The grammar/structure of the objects themselves is trivial and only requires one to create the types that represent the different activity streams vocabulary entities: Objects at the lowest level, Actors (which are just an alias for objects), Activities which are objects with a couple of extra properties. Some of the specific Object/Activity types have different structures, but again, nothing super complicated. I suspect this is a solved problem in the projects OP already mentioned in their other post.
Exposing the ActivityPub end-points. This is not super complicated, mainly each Actor (which is the AP representatoin of a user or, in the case of lemmy, a community) must have an end-point where other AP services can reach it. This Actor also needs outbox and inbox collection endpoints, which can be queried by external clients/services.
Implementing the Server to Server AcitivtyPub interactions (what is colloquially called “federating”). This is still work in progress for me, and probably this is where the major work will happen for Lemmy too. Basically an S2S interaction consists of a server (lemmy) disseminating a new post (let’s say) to the other servers. In AP grammar this means that a “Note”, “Article” object - in the case of self posts, or a “Page” object for links gets wrapped in a “Create” activity and gets dispatched to other servers.

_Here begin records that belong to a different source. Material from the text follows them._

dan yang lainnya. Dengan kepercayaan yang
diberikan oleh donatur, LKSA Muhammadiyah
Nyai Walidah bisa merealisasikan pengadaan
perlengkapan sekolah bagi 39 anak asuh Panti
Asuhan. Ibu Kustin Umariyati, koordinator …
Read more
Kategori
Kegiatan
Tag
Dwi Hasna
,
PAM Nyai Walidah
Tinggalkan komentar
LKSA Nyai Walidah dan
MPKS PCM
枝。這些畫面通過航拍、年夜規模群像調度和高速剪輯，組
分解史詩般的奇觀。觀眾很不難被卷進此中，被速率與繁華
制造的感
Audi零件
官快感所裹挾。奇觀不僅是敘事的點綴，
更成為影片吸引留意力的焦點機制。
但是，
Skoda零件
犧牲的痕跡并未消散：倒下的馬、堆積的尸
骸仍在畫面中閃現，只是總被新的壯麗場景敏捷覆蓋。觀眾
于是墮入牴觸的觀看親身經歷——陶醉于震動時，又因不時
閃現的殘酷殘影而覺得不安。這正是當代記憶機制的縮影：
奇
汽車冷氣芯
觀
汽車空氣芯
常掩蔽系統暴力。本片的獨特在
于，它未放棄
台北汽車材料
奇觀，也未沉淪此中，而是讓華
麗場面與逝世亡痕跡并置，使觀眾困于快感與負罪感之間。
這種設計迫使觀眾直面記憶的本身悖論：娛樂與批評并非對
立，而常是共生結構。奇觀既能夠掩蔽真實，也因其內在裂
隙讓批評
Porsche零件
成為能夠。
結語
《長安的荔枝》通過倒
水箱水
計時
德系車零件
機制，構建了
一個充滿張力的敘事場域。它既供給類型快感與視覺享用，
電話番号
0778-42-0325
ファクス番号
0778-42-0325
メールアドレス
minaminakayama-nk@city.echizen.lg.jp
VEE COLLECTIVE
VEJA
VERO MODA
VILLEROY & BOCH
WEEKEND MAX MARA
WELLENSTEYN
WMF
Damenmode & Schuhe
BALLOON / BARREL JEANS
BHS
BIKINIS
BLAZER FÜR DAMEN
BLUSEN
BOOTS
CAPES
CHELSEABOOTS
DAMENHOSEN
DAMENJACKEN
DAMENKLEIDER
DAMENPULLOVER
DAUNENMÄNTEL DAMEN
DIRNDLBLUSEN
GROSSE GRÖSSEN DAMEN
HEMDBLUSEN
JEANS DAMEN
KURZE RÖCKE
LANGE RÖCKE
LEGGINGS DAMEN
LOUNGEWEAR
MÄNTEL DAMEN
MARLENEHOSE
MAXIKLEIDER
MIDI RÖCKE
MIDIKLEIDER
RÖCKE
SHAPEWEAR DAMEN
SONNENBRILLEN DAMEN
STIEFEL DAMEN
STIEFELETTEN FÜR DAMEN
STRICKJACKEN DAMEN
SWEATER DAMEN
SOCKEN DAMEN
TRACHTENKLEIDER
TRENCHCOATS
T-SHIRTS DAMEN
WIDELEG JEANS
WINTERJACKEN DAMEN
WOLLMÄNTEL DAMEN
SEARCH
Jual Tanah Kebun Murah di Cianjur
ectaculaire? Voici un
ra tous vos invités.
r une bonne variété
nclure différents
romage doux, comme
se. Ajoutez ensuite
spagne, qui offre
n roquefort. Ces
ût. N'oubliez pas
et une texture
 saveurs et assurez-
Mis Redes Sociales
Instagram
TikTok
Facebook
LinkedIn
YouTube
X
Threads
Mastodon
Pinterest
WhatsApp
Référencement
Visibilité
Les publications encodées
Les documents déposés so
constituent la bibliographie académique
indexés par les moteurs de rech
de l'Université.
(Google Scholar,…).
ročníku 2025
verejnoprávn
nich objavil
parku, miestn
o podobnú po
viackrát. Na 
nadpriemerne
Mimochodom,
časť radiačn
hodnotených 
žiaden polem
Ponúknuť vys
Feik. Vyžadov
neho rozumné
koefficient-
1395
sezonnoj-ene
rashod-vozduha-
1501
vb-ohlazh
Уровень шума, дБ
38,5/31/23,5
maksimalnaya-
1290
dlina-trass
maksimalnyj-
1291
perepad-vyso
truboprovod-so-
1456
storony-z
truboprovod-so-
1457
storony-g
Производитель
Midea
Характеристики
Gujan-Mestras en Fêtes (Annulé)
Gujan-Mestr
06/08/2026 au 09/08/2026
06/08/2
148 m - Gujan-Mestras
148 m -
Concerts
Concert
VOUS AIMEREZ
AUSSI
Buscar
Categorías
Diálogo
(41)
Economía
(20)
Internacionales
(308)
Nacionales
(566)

First issue: you need to build a recipients list for the activity. The way this is being done is not very well documented, if at all. There is a Public namespace which should send to all servers that the current one has knowledge about. There are specific lists of recipients in the forms of an Actor’s followers (eg, all members of a community) or other actor collections, or just specific actors. (Think of a mail’s recipients list, and it’s basically the same, except for the public namespace).

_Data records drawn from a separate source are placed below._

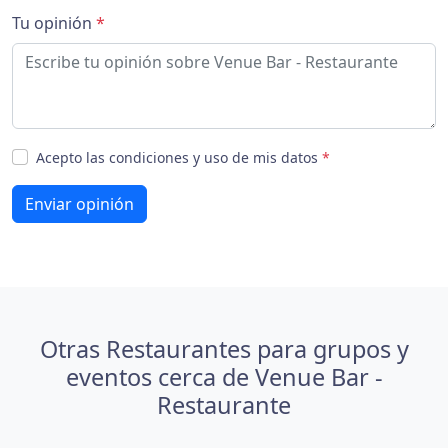
Tu opinión
*
Acepto las condiciones y uso de mis datos
*
Enviar opinión
Otras Restaurantes para grupos y
eventos cerca de Venue Bar -
Restaurante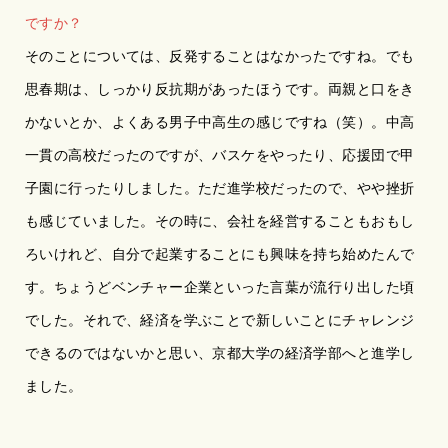
ですか？
そのことについては、反発することはなかったですね。でも
思春期は、しっかり反抗期があったほうです。両親と口をき
かないとか、よくある男子中高生の感じですね（笑）。中高
一貫の高校だったのですが、バスケをやったり、応援団で甲
子園に行ったりしました。ただ進学校だったので、やや挫折
も感じていました。その時に、会社を経営することもおもし
ろいけれど、自分で起業することにも興味を持ち始めたんで
す。ちょうどベンチャー企業といった言葉が流行り出した頃
でした。それで、経済を学ぶことで新しいことにチャレンジ
できるのではないかと思い、京都大学の経済学部へと進学し
ました。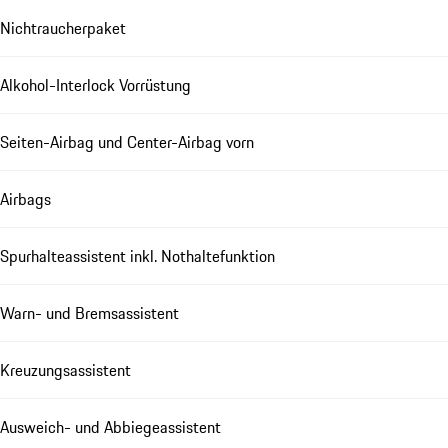
Nichtraucherpaket
Alkohol-Interlock Vorrüstung
Seiten-Airbag und Center-Airbag vorn
Airbags
Spurhalteassistent inkl. Nothaltefunktion
Warn- und Bremsassistent
Kreuzungsassistent
Ausweich- und Abbiegeassistent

Second issue: authorizing the requests to the other servers. This is generally being done by using the HTTP-Signatures mechanism. Every actors needs public/private keys, that are used for signing the requests to other servers. This is probably also a solved case for rust.
Then there’s user discovery. Which you need when your server receives an activity from somewhere else. You need to load the Actor that created the activity and load their public key to validate the request’s http-signature.
In mastodon land, user discovery is being done by using web-finger. On my project I use plain ActiviytPub with a custom end-point for actors.
Now, all of this was a very light explanation of how/what’s needed to dispatch a single post from lemmy. ActivityPub has a number of other activity types that need to be implemented: Like/Dislike for voting, Update/Delete for content editing/deleting, Follow/Accept/Reject for community/user following, Announce for admin/user announcements, etc.
Each of these most probably will require custom logic - which unfortunatelly is documented only at the most superficial level in the ActivityPub spec, and much is left to the implementors.
So, in conclusion, this is no trivial amount of work, probably the devs have documented some of these steps in their issue tracker and maybe that’s a good place to start looking for low hanging fruit.
Good luck. :)
Thanx for the shout out.
I hope so too. :)
I replied here to someone asking about differences regarding Prismo and I think it can be said compared to Lemmy also.
Nope, I am not affiliated with them in any way.
Reddit alternatives might be a good place to post too, but I see it already has a post about Lemmy.
On my part that will definitely happen. :)
Well, there are some differences. Biggest of all, is that they are being developed on different tech stacks. I am not a rust dev, and probably won’t be much help. I can provide answers to questions that I might have solved already (since I have a bit more experience on the ActivityPub front), or we can brainstorm about how to better interoperate, but I think that for the forseable future they’re going to be two different efforts. Sorry.